1. When you want to reduce the sampling bias: This sampling method is used when the
bias has to be minimum. The selection of the sample largely determines the quality of the
research’s inference. How researchers select their sample largely determines the quality
of a researcher’s findings. Probability sampling leads to higher quality findings because
it provides an unbiased representation of the population.
Non-probability sampling
Non-probability sampling is when a sample is created through a non-random process. This
could include a researcher sending a survey link to their friends or stopping people on the
street. This type of sampling would also include any targeted research that intentionally
samples from specific lists such as aid beneficiaries, or participants in a specific training
course. Non-probability samples are often used during the exploratory stage of a research
project, and in qualitative research, which is more subjective than quantitative research, but
are also used for research with specific target populations in mind, such as farmers that grow
maize.
a. Convenience Sample: As its name implies, this method uses people who are convenient
to access to complete a study. This could include friends, people walking down a street,
or those enrolled in a university course. Convenience sampling is quick and easy, but
will not yield results that can be applied to a broader population.
Advantages
1. Simplicity of sampling and the ease of research
2. Helpful for pilot studies and for hypothesis generation
3. Data collection can be facilitated in short duration of time
4. Cheapest to implement that alternative sampling methods
Disadvantages
1. Highly vulnerable to selection bias and influences beyond the control of the
researcher
2. High level of sampling error
3. Studies that use convenience sampling have little credibility due to reasons above
b. Snowball Sample: A snowball sample works by recruiting some sample members who
in turn recruit people they know to join a sample. This method works well for reaching
very specific populations who are likely to know others who meet the selection criteria.
Advantages
1. The ability to recruit hidden populations
2. The possibility to collect primary data in a cost-effective manner
3. Studies with snowball sampling can be completed in a short duration of time
4. Very little planning is required to start the primary data collection process
Disadvantages
1. Oversampling a particular network of peers can lead to bias
2. Respondents may be hesitant to provide names of peers and asking them to do so
may raise ethical concerns
3. There is no guarantee about the representativeness of samples. It is not possible to
determine the actual pattern of distribution of the population.

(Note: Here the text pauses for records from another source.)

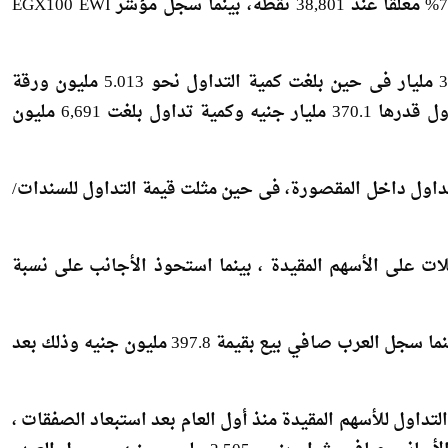
و بالنسبة لمؤشر EGX30 capped فقد سجل ارتفاعا بنحو 7.1% مغلقا عند 38,801 نقطة، بينما سجل مؤشر EGX100 EWI
وبلغ إجمالى قيمة التداول خلال الأسبوع الحالي نحو 338.3 مليار فى حين بلغت كمية التداول نحو 5.013 مليون ورقة
منفذة على 869 ألف عملية، وذلك مقارنة بإجمالي قيمة تداول قدرها 370.1 مليار جنيه وكمية تداول بلغت 6,691 مليون
11.0% من إجمالى قيمة التداول داخل المقصورة، فى حين مثلت قيمة التداول للسندات/
 87.6% من إجمالى التعاملات على الأسهم المقيدة ، بينما استحوذ الأجانب على نسبة
و قد سجل الأجانب صافي شراء بقيمة 831.6 مليون جنيه بينما سجل العرب صافي بيع بقيمة 397.8 مليون جنيه وذلك بعد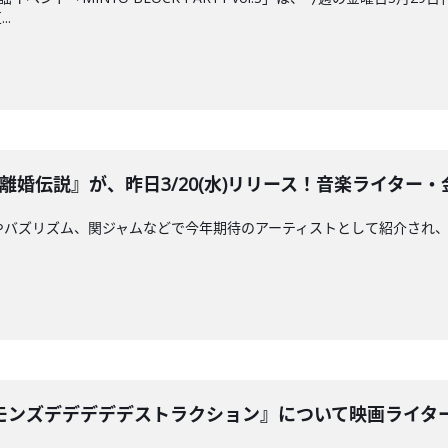
.
婚伝説』が、昨日3/20(水)リリース！音楽ライター・金子厚
ly Noise」やバズリズム、関ジャムなどで今年期待のアーティストとして紹
ンズデデデデデストラクション』について映画ライターの杉本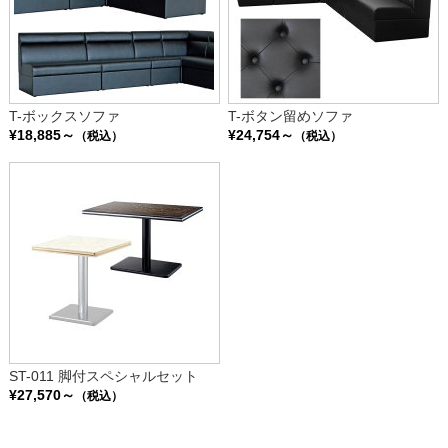
T-ボックスソファ
T-ボタン留めソファ
¥18,885～
¥24,754～
（税込）
（税込）
ST-011 脚付スペシャルセット
¥27,570～
（税込）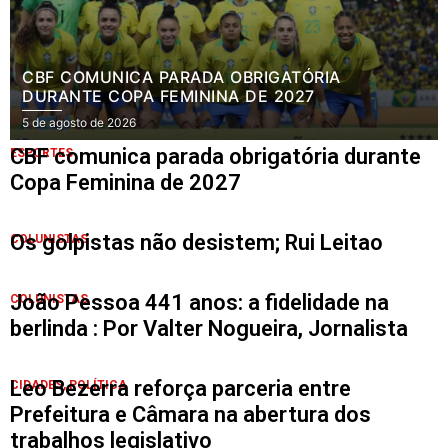
CBF COMUNICA PARADA OBRIGATÓRIA
DURANTE COPA FEMININA DE 2027
5 de agosto de 2026
CBF comunica parada obrigatória durante
ESPORTES
Copa Feminina de 2027
Os golpistas não desistem; Rui Leitao
COLUNISTAS
João Pessoa 441 anos: a fidelidade na
COLUNISTAS
berlinda : Por Valter Nogueira, Jornalista
Leo Bezerra reforça parceria entre
CIDADES
,
POLÍTICA
Prefeitura e Câmara na abertura dos
trabalhos legislativo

4. It is not possible to determine the sampling error and make statistical inferences
from the sample to the population due to the absence of a random selection of
samples.
In an organization, for studying the career goals of 500 employees, technically, the sample
selected should have proportionate numbers of males and females. This means there should
be 250 males and 250 females. Since this is unlikely, the researcher selects the groups or
strata using quota sampling.
Researchers also use this type of sampling to conduct research involving a particular illness
in patients or a rare disease. Researchers can seek help from subjects to refer to other
subjects suffering from the same ailment to form a subjective sample to carry out the study.